» **What the exercise asks**
Go through the records below and copy out every line holding "cell".
── Record set ──
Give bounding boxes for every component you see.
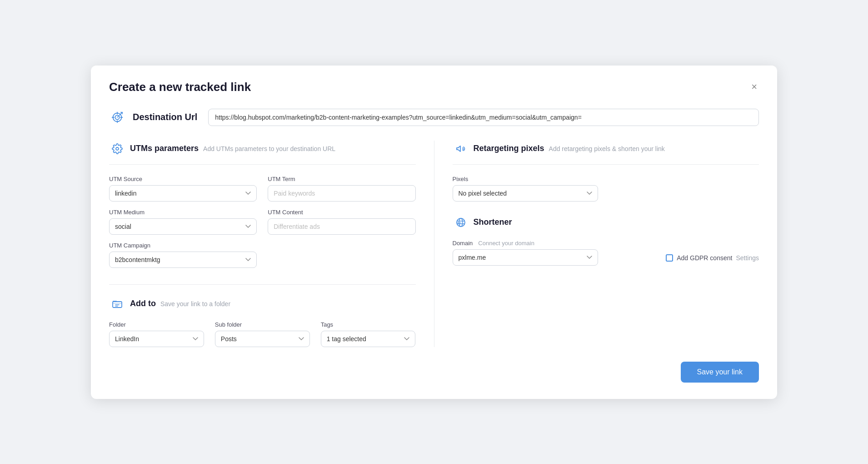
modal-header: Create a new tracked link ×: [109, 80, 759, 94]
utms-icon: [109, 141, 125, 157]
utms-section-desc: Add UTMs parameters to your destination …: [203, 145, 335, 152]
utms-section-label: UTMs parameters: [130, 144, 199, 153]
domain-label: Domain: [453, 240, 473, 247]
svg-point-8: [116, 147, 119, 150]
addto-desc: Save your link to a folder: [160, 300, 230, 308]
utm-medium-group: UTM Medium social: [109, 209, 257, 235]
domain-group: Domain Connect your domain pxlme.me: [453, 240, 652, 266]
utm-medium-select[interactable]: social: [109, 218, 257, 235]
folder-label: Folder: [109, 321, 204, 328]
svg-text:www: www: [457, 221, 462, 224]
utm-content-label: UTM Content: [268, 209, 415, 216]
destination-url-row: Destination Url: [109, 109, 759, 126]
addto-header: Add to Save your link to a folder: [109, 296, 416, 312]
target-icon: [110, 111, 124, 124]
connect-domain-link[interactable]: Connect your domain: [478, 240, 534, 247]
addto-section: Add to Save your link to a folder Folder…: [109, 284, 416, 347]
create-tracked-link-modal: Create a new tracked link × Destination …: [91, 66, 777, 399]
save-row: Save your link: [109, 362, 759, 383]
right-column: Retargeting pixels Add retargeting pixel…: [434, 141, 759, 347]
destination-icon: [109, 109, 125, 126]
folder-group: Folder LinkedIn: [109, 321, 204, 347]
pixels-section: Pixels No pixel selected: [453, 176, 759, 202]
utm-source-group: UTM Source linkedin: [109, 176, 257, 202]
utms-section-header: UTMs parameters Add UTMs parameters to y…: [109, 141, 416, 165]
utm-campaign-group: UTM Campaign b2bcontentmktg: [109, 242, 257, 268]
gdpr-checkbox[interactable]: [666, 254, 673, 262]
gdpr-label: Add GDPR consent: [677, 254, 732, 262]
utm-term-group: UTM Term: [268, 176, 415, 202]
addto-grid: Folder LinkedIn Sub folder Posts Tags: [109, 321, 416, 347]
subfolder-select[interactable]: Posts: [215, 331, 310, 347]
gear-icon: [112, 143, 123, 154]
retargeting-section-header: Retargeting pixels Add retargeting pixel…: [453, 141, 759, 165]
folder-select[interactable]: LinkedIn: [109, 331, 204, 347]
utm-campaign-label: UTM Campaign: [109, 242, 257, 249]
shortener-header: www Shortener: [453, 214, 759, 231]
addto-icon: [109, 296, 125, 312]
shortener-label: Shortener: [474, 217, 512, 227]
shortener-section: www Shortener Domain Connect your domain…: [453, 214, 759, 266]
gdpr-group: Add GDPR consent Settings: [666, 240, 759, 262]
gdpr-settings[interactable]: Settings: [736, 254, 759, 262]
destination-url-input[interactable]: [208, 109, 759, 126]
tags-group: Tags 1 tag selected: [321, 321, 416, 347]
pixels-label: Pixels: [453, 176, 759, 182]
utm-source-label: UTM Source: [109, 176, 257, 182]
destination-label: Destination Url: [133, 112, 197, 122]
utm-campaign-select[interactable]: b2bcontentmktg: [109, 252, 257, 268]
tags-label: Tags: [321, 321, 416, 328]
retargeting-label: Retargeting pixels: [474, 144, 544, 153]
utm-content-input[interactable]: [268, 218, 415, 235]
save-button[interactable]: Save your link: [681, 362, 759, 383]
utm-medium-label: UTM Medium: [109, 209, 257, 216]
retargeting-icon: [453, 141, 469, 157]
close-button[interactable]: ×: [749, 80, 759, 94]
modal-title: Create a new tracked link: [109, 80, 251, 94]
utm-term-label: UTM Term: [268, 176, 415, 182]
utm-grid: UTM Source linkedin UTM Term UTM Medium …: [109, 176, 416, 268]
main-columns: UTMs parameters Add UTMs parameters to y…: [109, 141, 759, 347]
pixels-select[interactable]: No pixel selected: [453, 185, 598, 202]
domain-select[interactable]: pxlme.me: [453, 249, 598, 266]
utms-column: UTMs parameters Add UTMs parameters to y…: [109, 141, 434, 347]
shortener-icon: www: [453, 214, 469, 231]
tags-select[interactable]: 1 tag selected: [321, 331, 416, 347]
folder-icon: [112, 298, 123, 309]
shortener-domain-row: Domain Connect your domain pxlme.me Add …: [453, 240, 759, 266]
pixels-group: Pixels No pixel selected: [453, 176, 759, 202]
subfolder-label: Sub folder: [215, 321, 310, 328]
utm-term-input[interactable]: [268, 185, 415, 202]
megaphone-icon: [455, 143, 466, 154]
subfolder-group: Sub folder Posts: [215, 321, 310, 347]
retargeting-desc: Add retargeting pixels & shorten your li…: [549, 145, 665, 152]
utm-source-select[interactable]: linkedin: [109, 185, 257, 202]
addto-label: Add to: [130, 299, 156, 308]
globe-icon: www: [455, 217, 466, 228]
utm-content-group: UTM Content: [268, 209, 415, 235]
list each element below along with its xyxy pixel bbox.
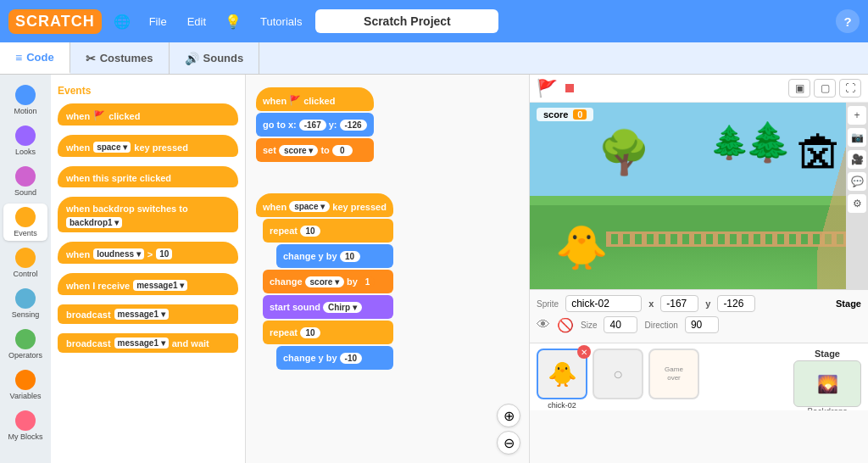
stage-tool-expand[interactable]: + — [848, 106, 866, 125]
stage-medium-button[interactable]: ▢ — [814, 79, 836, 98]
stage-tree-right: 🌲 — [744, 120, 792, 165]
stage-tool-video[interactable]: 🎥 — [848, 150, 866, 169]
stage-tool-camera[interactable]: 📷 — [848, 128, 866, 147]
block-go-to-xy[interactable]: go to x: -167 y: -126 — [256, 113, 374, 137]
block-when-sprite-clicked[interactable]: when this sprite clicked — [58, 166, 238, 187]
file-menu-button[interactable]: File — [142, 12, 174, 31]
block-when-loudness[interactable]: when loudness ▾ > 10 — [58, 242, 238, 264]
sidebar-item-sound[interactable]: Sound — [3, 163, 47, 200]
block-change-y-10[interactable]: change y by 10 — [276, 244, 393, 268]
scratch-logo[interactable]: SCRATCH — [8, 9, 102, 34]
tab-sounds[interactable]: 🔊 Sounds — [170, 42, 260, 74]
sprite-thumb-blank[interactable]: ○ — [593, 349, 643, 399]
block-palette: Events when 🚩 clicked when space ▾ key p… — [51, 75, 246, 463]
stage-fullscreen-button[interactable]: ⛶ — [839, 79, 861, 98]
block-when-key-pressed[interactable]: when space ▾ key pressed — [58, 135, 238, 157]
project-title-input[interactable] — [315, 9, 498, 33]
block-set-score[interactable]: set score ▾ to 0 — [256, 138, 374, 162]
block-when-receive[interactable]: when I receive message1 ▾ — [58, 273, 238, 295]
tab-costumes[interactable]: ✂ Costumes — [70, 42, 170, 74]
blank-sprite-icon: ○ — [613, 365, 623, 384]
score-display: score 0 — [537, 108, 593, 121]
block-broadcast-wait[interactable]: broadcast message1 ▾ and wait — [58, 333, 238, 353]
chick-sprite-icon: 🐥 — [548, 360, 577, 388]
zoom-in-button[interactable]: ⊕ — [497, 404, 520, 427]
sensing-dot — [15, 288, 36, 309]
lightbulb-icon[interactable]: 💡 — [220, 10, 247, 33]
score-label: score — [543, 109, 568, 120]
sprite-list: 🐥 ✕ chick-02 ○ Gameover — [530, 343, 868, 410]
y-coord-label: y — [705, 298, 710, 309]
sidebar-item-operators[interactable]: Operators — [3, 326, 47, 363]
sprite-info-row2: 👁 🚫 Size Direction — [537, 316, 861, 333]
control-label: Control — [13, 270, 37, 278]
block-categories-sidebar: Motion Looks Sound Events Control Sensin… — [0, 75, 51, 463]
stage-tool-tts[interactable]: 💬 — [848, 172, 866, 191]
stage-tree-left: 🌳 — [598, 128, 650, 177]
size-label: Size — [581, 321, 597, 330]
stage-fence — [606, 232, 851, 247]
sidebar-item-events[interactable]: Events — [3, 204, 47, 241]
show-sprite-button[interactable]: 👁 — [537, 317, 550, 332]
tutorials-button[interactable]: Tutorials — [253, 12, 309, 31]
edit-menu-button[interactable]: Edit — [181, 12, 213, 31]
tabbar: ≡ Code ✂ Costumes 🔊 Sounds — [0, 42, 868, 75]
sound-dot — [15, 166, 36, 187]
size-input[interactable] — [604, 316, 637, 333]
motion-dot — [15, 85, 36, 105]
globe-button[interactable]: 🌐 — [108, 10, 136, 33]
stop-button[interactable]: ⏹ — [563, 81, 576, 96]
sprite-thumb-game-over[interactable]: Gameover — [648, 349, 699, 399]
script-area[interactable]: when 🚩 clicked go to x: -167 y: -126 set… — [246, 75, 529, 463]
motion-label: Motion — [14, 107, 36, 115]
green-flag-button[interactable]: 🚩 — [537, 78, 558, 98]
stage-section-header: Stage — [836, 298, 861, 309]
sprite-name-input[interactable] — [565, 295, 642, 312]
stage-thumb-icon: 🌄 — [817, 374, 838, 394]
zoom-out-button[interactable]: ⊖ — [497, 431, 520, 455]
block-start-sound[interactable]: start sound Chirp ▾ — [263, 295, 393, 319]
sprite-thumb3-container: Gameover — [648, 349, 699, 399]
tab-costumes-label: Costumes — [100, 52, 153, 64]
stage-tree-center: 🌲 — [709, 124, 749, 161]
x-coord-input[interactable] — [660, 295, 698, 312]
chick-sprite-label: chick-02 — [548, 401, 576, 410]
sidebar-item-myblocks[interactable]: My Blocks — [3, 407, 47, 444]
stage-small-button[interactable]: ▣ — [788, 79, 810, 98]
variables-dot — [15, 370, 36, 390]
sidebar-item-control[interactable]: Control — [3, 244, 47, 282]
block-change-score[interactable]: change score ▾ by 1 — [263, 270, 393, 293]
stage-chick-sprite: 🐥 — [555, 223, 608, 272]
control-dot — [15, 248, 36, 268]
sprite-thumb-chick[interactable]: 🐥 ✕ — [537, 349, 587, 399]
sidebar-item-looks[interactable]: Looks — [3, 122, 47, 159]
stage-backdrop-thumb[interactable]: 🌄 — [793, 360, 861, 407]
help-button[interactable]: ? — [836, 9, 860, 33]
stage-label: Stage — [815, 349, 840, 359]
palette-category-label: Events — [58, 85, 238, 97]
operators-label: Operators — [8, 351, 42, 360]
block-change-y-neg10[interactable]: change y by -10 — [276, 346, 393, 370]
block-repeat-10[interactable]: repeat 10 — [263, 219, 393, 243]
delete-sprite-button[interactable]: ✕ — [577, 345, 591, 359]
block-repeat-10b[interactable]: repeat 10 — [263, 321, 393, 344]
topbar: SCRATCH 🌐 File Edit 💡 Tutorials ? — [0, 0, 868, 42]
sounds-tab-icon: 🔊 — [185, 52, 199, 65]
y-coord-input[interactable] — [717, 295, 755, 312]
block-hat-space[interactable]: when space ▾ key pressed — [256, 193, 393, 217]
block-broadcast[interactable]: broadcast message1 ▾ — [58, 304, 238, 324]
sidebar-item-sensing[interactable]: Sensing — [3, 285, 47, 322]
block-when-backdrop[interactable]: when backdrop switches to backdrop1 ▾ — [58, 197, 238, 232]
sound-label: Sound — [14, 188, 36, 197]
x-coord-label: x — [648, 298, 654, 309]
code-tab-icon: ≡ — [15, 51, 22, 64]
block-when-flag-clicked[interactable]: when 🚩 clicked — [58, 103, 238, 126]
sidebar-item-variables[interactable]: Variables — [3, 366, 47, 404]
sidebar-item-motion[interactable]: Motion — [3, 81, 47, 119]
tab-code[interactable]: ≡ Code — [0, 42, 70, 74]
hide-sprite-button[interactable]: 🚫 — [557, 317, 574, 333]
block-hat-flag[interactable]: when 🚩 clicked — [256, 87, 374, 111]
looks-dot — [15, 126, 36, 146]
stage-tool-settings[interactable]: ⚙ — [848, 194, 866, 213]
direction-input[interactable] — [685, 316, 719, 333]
───
── Record set ──
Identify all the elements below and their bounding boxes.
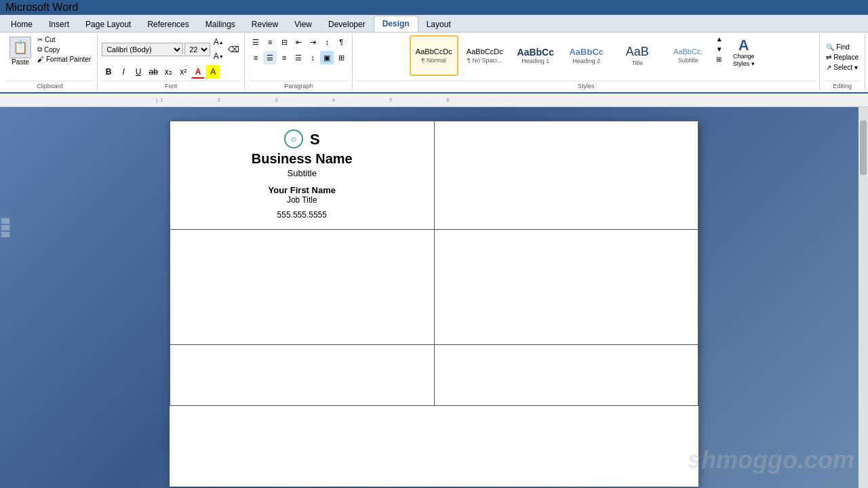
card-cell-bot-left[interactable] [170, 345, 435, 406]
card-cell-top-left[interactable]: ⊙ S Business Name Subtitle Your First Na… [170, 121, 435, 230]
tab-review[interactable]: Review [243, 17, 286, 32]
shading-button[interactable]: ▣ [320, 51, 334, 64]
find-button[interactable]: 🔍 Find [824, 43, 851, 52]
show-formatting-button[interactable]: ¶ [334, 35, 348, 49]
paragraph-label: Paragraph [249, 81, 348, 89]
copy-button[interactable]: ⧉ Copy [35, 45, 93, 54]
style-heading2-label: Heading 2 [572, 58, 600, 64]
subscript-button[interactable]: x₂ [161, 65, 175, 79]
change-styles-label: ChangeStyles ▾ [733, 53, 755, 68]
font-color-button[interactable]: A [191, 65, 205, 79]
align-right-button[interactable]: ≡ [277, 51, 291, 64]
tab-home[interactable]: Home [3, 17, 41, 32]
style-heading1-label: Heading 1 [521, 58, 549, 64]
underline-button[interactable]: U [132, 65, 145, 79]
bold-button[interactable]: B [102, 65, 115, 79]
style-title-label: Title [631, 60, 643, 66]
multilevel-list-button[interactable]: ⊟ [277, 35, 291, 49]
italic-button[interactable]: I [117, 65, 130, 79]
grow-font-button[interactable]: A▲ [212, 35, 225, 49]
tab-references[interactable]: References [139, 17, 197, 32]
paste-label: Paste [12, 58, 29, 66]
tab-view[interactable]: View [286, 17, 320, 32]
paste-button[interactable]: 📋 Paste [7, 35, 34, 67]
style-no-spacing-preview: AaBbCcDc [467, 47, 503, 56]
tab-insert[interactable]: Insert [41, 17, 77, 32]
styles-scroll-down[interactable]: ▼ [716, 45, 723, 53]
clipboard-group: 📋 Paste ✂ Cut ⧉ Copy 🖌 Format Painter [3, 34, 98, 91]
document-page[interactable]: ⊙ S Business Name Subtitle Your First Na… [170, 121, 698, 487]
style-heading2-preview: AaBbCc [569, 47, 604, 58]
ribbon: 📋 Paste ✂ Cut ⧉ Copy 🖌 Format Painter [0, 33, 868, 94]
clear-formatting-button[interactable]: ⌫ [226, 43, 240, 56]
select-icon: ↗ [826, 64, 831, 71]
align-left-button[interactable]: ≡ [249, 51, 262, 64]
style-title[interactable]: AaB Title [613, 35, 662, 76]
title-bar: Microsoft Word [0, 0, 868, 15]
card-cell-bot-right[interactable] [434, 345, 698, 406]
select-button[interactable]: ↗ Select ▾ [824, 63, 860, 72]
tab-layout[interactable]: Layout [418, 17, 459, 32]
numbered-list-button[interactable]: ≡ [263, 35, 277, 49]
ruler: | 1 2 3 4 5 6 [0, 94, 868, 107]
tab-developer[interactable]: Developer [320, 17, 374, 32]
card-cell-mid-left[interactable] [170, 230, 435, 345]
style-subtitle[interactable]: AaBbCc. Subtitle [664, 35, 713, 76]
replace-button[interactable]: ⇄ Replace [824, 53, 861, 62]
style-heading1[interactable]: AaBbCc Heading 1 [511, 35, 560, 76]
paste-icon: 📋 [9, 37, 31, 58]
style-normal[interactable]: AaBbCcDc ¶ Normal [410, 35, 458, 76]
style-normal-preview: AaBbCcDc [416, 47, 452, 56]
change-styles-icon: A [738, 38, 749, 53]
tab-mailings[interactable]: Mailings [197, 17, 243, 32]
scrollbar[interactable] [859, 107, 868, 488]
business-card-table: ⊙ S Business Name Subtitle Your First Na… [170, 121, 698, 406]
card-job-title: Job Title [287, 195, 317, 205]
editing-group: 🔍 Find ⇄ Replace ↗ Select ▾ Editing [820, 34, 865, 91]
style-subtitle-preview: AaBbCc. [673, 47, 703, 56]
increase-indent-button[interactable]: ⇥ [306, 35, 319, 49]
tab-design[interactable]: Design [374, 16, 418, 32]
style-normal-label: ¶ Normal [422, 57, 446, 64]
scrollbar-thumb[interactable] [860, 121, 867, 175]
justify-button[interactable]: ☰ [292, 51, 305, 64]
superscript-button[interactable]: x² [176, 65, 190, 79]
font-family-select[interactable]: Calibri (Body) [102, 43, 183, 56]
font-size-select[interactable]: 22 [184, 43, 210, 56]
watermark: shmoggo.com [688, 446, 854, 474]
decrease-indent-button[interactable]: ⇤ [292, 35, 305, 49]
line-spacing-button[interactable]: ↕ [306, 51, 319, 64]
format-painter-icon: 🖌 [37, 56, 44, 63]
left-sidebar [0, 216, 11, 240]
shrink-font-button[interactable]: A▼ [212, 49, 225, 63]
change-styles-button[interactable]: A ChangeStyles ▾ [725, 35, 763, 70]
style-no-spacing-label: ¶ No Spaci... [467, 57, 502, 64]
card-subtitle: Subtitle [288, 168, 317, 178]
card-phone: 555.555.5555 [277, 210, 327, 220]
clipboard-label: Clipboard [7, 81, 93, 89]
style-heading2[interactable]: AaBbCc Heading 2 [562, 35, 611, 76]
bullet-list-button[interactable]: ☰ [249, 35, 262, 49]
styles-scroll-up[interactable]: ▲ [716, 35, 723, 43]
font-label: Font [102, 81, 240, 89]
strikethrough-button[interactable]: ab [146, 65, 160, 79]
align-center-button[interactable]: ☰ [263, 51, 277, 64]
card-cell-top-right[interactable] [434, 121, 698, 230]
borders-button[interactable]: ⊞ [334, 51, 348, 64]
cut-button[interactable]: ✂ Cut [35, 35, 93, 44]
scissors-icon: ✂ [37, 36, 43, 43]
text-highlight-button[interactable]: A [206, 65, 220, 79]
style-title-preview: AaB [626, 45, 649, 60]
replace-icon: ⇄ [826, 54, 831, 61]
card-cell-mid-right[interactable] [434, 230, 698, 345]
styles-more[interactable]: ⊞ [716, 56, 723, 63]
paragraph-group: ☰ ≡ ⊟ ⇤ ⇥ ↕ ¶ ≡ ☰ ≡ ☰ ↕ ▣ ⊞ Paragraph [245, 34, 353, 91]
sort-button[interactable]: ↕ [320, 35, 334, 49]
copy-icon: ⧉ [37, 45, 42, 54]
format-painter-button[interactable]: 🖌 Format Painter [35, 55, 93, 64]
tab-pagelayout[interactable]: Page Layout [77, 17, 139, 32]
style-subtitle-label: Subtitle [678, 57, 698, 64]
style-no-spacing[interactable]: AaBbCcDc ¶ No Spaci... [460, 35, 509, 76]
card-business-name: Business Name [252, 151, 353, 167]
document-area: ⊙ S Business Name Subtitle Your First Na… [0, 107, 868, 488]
───
── Record set ──
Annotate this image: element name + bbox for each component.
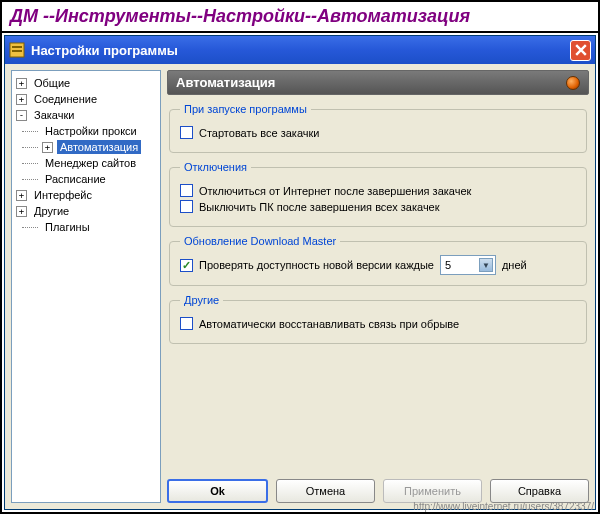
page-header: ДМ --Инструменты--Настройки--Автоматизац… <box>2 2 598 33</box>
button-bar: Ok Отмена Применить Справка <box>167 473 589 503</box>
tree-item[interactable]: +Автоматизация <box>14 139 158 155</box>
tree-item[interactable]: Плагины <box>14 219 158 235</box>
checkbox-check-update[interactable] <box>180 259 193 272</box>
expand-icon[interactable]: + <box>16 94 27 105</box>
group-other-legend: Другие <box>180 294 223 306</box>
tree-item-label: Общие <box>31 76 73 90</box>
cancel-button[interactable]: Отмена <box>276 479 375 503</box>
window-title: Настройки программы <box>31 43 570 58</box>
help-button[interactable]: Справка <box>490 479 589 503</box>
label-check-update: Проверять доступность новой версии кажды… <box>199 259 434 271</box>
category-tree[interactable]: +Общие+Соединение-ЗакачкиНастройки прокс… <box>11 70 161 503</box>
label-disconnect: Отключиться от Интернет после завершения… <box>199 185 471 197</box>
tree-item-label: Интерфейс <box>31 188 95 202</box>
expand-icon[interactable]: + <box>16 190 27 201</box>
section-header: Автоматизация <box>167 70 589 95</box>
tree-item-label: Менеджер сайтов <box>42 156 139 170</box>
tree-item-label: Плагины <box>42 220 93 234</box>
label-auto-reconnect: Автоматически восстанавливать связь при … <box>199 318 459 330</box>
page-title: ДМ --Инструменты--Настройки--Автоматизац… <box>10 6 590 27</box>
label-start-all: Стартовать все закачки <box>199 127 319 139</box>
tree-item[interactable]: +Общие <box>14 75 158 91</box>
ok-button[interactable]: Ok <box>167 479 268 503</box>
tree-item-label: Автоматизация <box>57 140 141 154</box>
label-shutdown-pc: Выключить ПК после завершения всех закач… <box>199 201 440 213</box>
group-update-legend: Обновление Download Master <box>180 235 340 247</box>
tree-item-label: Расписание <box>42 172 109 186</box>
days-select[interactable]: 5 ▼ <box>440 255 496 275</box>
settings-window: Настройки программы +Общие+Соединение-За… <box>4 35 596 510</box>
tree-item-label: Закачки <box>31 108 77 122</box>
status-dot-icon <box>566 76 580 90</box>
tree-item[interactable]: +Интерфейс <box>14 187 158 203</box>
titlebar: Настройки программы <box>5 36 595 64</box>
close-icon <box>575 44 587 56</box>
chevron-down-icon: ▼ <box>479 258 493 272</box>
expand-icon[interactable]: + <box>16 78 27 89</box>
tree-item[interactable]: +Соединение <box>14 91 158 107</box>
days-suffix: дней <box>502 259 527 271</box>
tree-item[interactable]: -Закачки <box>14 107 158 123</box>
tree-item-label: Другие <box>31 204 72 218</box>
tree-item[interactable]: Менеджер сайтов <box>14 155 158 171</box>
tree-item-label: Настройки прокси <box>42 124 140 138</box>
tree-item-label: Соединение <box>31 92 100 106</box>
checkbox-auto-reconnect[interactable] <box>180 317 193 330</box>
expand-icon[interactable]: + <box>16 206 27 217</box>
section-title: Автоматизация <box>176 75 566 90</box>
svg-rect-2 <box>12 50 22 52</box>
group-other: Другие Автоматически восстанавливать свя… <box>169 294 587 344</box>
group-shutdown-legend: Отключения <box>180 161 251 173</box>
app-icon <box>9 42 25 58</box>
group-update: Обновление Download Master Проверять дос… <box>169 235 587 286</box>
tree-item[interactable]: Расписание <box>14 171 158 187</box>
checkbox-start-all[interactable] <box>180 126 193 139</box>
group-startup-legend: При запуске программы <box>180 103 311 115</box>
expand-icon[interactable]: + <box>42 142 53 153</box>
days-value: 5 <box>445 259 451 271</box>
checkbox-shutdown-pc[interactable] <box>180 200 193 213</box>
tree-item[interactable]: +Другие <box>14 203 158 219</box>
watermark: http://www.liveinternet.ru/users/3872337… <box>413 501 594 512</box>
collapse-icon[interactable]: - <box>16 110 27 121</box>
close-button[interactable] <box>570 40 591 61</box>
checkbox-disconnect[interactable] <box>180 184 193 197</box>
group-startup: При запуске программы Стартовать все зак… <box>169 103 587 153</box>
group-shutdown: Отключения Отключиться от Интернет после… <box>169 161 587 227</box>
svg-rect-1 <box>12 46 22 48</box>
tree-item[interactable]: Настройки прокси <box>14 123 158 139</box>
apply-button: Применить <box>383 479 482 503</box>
───
» **Task result**
card-cell-bot-left[interactable] [170, 345, 435, 406]
card-cell-top-left[interactable]: ⊙ S Business Name Subtitle Your First Na… [170, 121, 435, 230]
card-cell-bot-right[interactable] [434, 345, 698, 406]
card-cell-mid-left[interactable] [170, 230, 435, 345]
card-cell-top-right[interactable] [434, 121, 698, 230]
card-cell-mid-right[interactable] [434, 230, 698, 345]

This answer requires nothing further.